Sobre a combinação de magia com tecnologia, embora ela, geralmente, seja usada de forma complementar, notei que, no campo espiritual, elas tornam-se mutualmente excludentes. Digo isso porque, ao implantar próteses cibernéticas, perde-se parte da Essência, possivelmente uma espécie de centelha presente em todo mundo e impossível de zerá-la. Ela influencia diretamente no poder da magia dos magos e no tempo de cooldown, sendo sua perda permanente. Estranhei essa mudança de paradigma.

shadowrun returns screenshot

Quanto aos pontos fracos, temos a trilha sonora entre OK e boa em sua maioria, tendo uma ou outra se sobressaindo, mas também se repetindo demais em poucas horas. Especialmente durante as lutas. É um problema chatinho, mas dá pra relevar. Eu também poderia citar o fator linearidade, mas, honestamente, não me incomodei tanto com isso como outras pessoas de quem li reviews. A narrativa principal é bastante focada e há poucas distrações pelo caminho, o que me parece claro que a intenção do jogo não é virar um Skyrim da vida. Nesse aspecto, ele se aproxima mais de Batman: Arkham Asylum (exemplificando por eu ter jogado recentemente). O ambiente também é bem pontual, dando pouco espaço para exploração, o que também não me incomodou. Outra reclamação típica: a campanha é curta demais – umas 13 horas, pra ser exata. Se você defende que todo RPG decente deve ter trocentas horas de gameplay, frequentemente esticadas por um monte de sidequest inútil/encheção de linguiça, é bem provável que você achará Returns uma bela porcaria. Mas, se quiser apreciar uma boa história com bons personagens e um setting único, vai fundo, aproveita uma promoção. Recomendo!

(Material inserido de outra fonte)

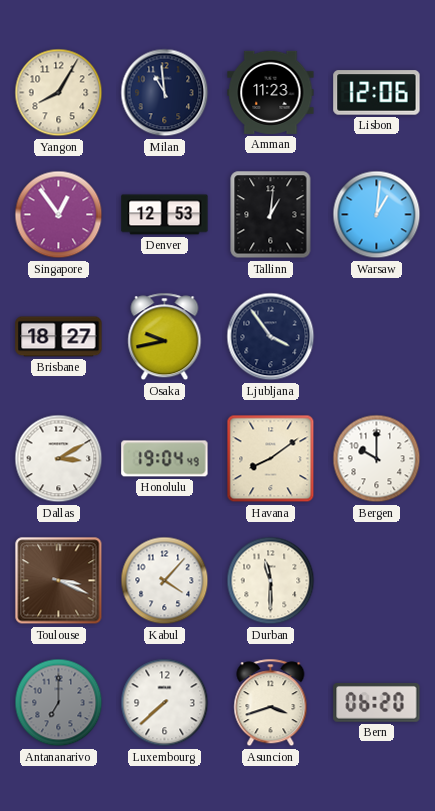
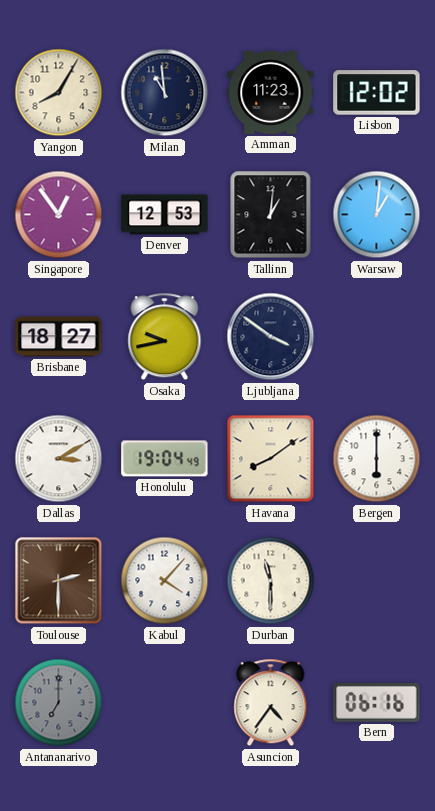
Lisbon: 12:06 -> 12:02
Ljubljana: 3:54 -> 3:51
Bergen: 10:00 -> 6:00
Toulouse: 3:19 -> 2:30
Luxembourg: 7:38 -> none
Asuncion: 3:42 -> 4:36
Bern: 06:20 -> 06:16
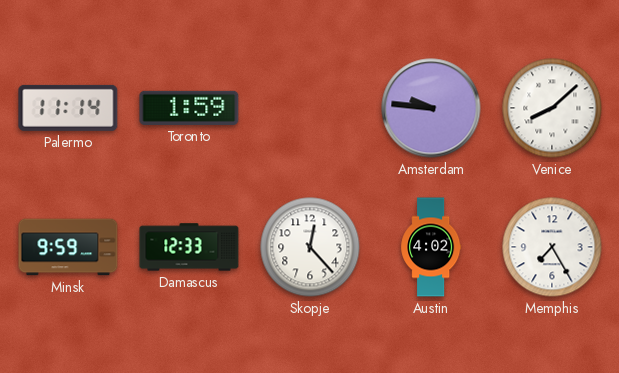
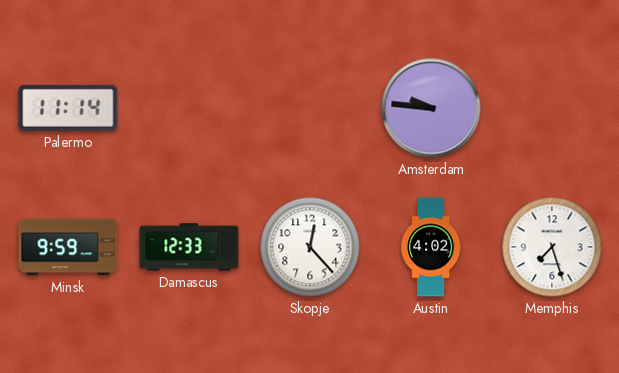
Toronto: 1:59 -> none
Venice: 8:08 -> none
Memphis: 7:25 -> 7:27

Por último e não menos importante, temos o Workshop do jogo com uma abundância de novas campanhas, não só expandindo o universo pelas mãos dos jogadores como também recriando, por exemplo, a campanha de Shadowrun do SNES, recontando Neuromancer e até mesmo Ghost in the Shell. Por isso, fica a dica: mesmo que você não curta muito o que Dead’s Man Switch tem a oferecer, vale a pena dar uma olhada nas obras de outros fãs.


Glossário

  • AP: Action Points. É o que determina o limite de ações que cada personagem pode fazer dentro de uma rodada. Por padrão, todos têm 2AP, mas pode ser aumentado temporariamente com certos recursos.
  • Black IC: Programa de defesa da Matrix.
  • BTL: Better Than Life. Uma forma altamente potencializada de um simsense; é ilegal e viciante.
  • Chummer: Basicamente o mesmo que buddy.
  • Credstick: Um cilindro de plástico cristalino em que pode-se carregar tanto ID’s quanto dinheiro.
  • Cyberdeck: Computador usado por deckers para entrarem ilegalmente na Matrix.
  • Drek: Um palavrão (curse word) equivalente à “merda”.
  • Dumpshock: Estado de desorientação ao sair abruptamente da Matrix.
  • Fence: Gente que compra coisas roubadas e as revende para lucrar.
  • Frag: Outra curse word, usada como “frag off” e “frag you”.
  • Gutterpunk: Gíria para street hoodlum, que entendi ser algo como “bandido de rua”.
  • IC: Abreviação de ICE, acrônimo de “Intrusion Countermeasures Eletronics”. Uma gíria para software de segurança.
  • Jack: Um datajack, normalmente implantado no crânio e é usado pra obter acesso à Matrix.
  • Jackpoint: Um ponto físico usado por Deckers de modo que possam entrar na Matrix.
  • Meat Space: Gíria de Deckers pra se referir ao mundo físico.
  • Mr. Johnson: Gíria que se refere a agentes corporativos ou empregadores que querem manter o anonimato.
  • Nerps: Analgésicos da moda, largamente anunciados.
  • Nuyen: Moeda primária do comércio internacional.
  • Simsense: Uma “transmissão sensorial” para projetar memórias no cérebro, boas ou ruins, gravadas em outro lugar.
  • SIN: Acrônimo de “System Identification Number”. Método do governo para rastrear cidadãos registrados e suas atividades. Quem é SINless e passar por abuso de autoridade (como de policiais), por exemplo, não terá como abrir processo porque eles “não existem” para a sociedade.
  • Trid: Abreviação de “trideo”, é um sucessor holográfico 3D de outros tipos de vídeo.
  • Trivid: Dispositivo que projeta imagens tridimensionais de arquivos trideo.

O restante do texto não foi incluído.